Susan J. McIntyre, Founder
PATIENT: "I'm confused. Is it better to make our catalog look and feel more like our competitors? Or is it a bad idea? Our marketing department is split."
CATALOG DOCTOR: "There are certainly things you can learn from your competitors, so do study them, as well as studying catalogs outside your field. But if you want to maximize sales it's best to steer clear of copying."
Example: "Look, our competitor is showing an illustration of their gift box. That's a great idea. Our gift box is prettier — let's take an actual photo of ours — and let's include our nice our hand-written gift cards in the photo."
Example: "Look at all the sans-serif reverse type our competitor is using. Boy is that hard to read —I didn't realize until now how hard. Let's switch our catalog to a serif font, and avoid all reverses. That will make us stand out from this competitor and make our customers' reading experience faster and easier too."
What does it mean to look "market-appropriate"? Simply this: if you're selling medical supplies but your catalog has a design that looks like it's targeting snowboarders — you'll probably lose credibility with your target audience. Often most catalogs in a category share a sort of "category look", that distinguishes that category from another (catalogs for educators look very different from catalogs for fishermen). Yet, within a category, it's still possible to have a surprisingly wide range of looks work for similar target audiences. Look at how different two long-time catalogs look — Zingermans and La Tienda (pictured below) — though both successfully sell specialty foods to upscale audiences.
If you want brand loyalty, you need to make your brand recognizably different from the competition. Sound obvious? It's not. A long-time home goods cataloger had 4 direct competitors. Over many years their and the 4 competitors' catalogs had drifted into looking surprisingly similar. The 5 companies even sold many of the same products, and used the same manufacturers' photos. Oddly, even their catalogs' names were similar. This cataloger's research revealed that many customers bought from them and their competitors. Why?

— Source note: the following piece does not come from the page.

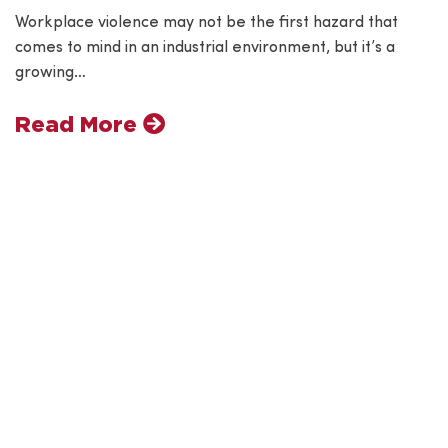
Workplace violence may not be the first hazard that
comes to mind in an industrial environment, but it’s a
growing…
Read More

After a second round of research, they found that their and the competitors' catalogs looked and sounded so much alike that many customers had never realized those were 5 catalog brands instead of just 1...until the researchers laid out all 5 catalogs in a row in front of the customers!
As a result, that cataloger did a brand review, then developed a new story, motto, look and voice unique to them. In a head-to-head test, breaking out of the pack beat their old control roundly, gaining sales, market share, and brand loyalty.
If you're the market leader, your competitors are studying your catalog. Some will hope they can steal some market share by replicating your look. How can you stay a jump ahead? Focus on your customer.
What do you deliver that's a bigger benefit to your customers than what your competition delivers? Quality? Breadth of products? Price? Shipping? Service? Expertise? Exclusive products? Trend-setter? More fun to shop with? Other? Any combination unique to you?
Ultimately, customer benefits are what it's all about. What makes your brand best for your customers needs to be woven throughout all your editorial, product copy, page heads, design and photography. First, define what makes you the best at XYZ. Second, define how to make it clear to your customer. It's not just about design differences. If you can make a true case for how you're different and why that's good for your customers — that's what no competitor can copy.